The narrative of lawlessness depicted in the film through gangs and bloody turf wars is actually part of a larger discourse, something that the film misses. The political landscape of these two states is assigned to a corner in Gangs of Wasseypur, and the movie misses out on the larger matrix of the society and politics it tries to represent. Caste or groups are presented as natural enemies and thus locked in a stereotyped turf war. But the larger picture of these groups, as they see themselves, is missing. Butchers versus Pathans, Hindus versus Muslims; the movie moves in a set of binaries. But any social scientist or a journalist worth his salt can tell that this is only a simplistic mis-representation or at best a partial representation. The reality is much more nuanced. Why does a butcher nurture a particular self-image? The same question begs to be answered for all the other social categories depicted in the film.

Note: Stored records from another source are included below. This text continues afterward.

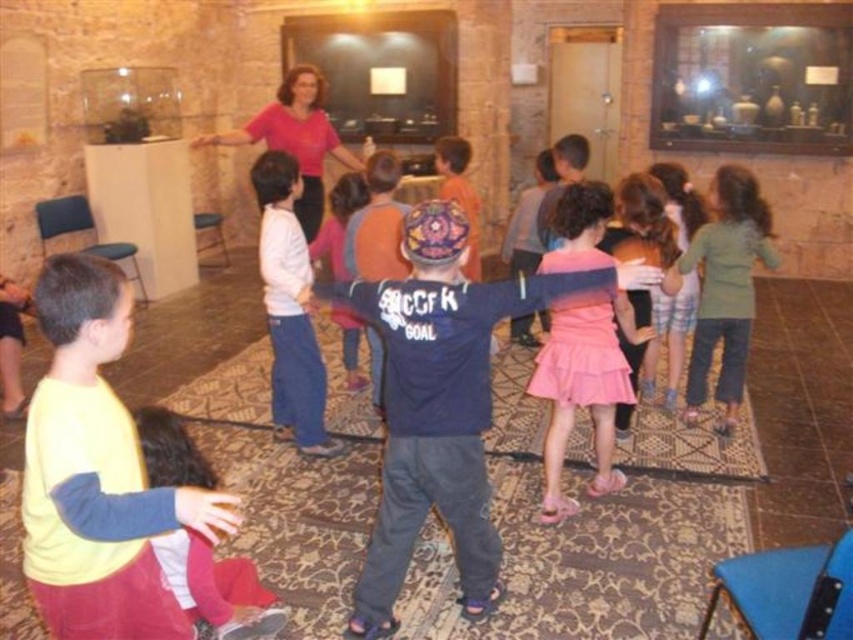 The width and height of the screenshot is (853, 640). What do you see at coordinates (97, 474) in the screenshot?
I see `yellow long-sleeve shirt at lower left` at bounding box center [97, 474].

Locate an element on the screen. yellow long-sleeve shirt at lower left is located at coordinates point(97,474).

Is yellow long-sleeve shirt at lower left further to the viewer compared to green cotton shirt at center?

No, yellow long-sleeve shirt at lower left is closer to the viewer.

Is yellow long-sleeve shirt at lower left closer to camera compared to green cotton shirt at center?

Yes, it is in front of green cotton shirt at center.

Which is behind, point (44, 490) or point (735, 216)?

The point (735, 216) is behind.

The height and width of the screenshot is (640, 853). I want to click on yellow long-sleeve shirt at lower left, so click(x=97, y=474).

Is pink satin dress at center further to the viewer compared to green cotton shirt at center?

No, pink satin dress at center is in front of green cotton shirt at center.

Between pink satin dress at center and green cotton shirt at center, which one is positioned lower?

pink satin dress at center is lower down.

Is point (596, 388) positioned behind point (711, 310)?

No, it is in front of (711, 310).

The image size is (853, 640). What are the coordinates of `pink satin dress at center` in the screenshot? It's located at (583, 388). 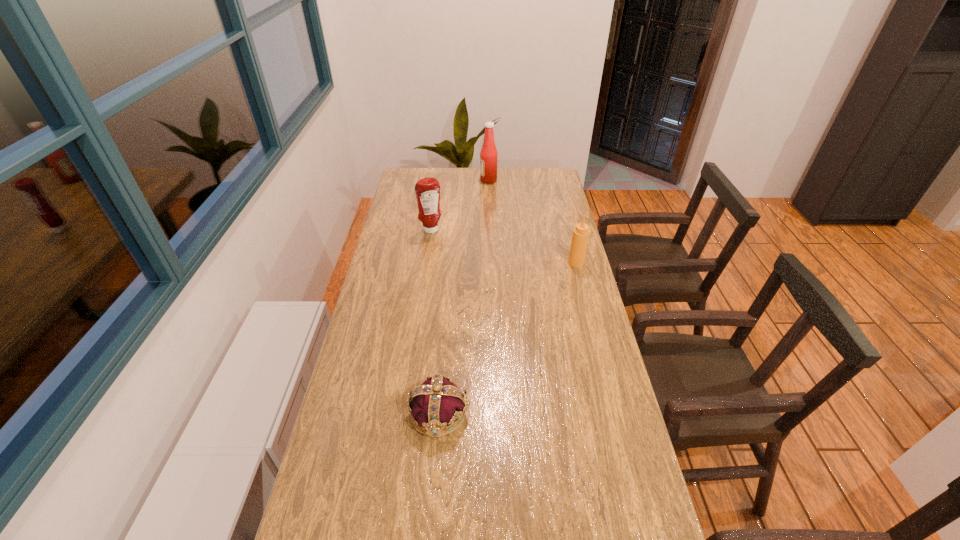 This screenshot has width=960, height=540. I want to click on free space at the far left corner of the desktop, so click(428, 169).

This screenshot has width=960, height=540. In the image, there is a desktop. Find the location of `vacant area at the far right corner`. vacant area at the far right corner is located at coordinates (555, 178).

Where is `vacant area that lies between the second nearest object and the nearest object`? Image resolution: width=960 pixels, height=540 pixels. vacant area that lies between the second nearest object and the nearest object is located at coordinates (508, 338).

What are the coordinates of `vacant space that's between the third nearest object and the second condiment from right to left` in the screenshot? It's located at (460, 205).

Where is `empty space that is in between the farthest condiment and the second nearest object`? The height and width of the screenshot is (540, 960). empty space that is in between the farthest condiment and the second nearest object is located at coordinates (532, 221).

Image resolution: width=960 pixels, height=540 pixels. What are the coordinates of `free space between the nearest object and the farthest object` in the screenshot? It's located at (464, 296).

Also, the political narrative of the two states is not just dictated by caste or religion-based gangs but also with political processes that run much deeper. Both Uttar Pradesh and Bihar have been the seats of socio-political revolutions. Bihar has been the seat of the rise of OBCs (Other Backward Castes) to power. More than gangs, Karpoori Thakur, the first OBC Chief Minister of Bihar, defines Bihar. UP is another state which saw the rise of a powerful Dalit discourse outside Maharashtra and South India (sans the Leftist discourse of egalitarianism). UP also followed the ‘Bihari’ path to political mobilisation when an OBC leader, Charan Singh, became the first OBC Prime Minister of India. The political processes that had their roots in UP and Bihar also made Jagjivan Ram, a Dalit, the first Deputy Prime Minister of India.
Coming back to gangs and lawlessness, they were a part of this political process. Caste and religious groups had been fired with the zeal to capture political power – at all levels of politics, and the scramble became bloody and more acute. But then, why an obsession with just one-half of the reality? Realism of this partial kind is not realism at all; it is then an ‘interested’ representation. But what is this interest? That violence sells, that realism of the criminal kind is appreciated at Cannes because such movies conform to the backward image of the Indian heartland? Or is it just a bid to show the underbelly, to arouse indignation among the political masters of India and thus serve a social cause?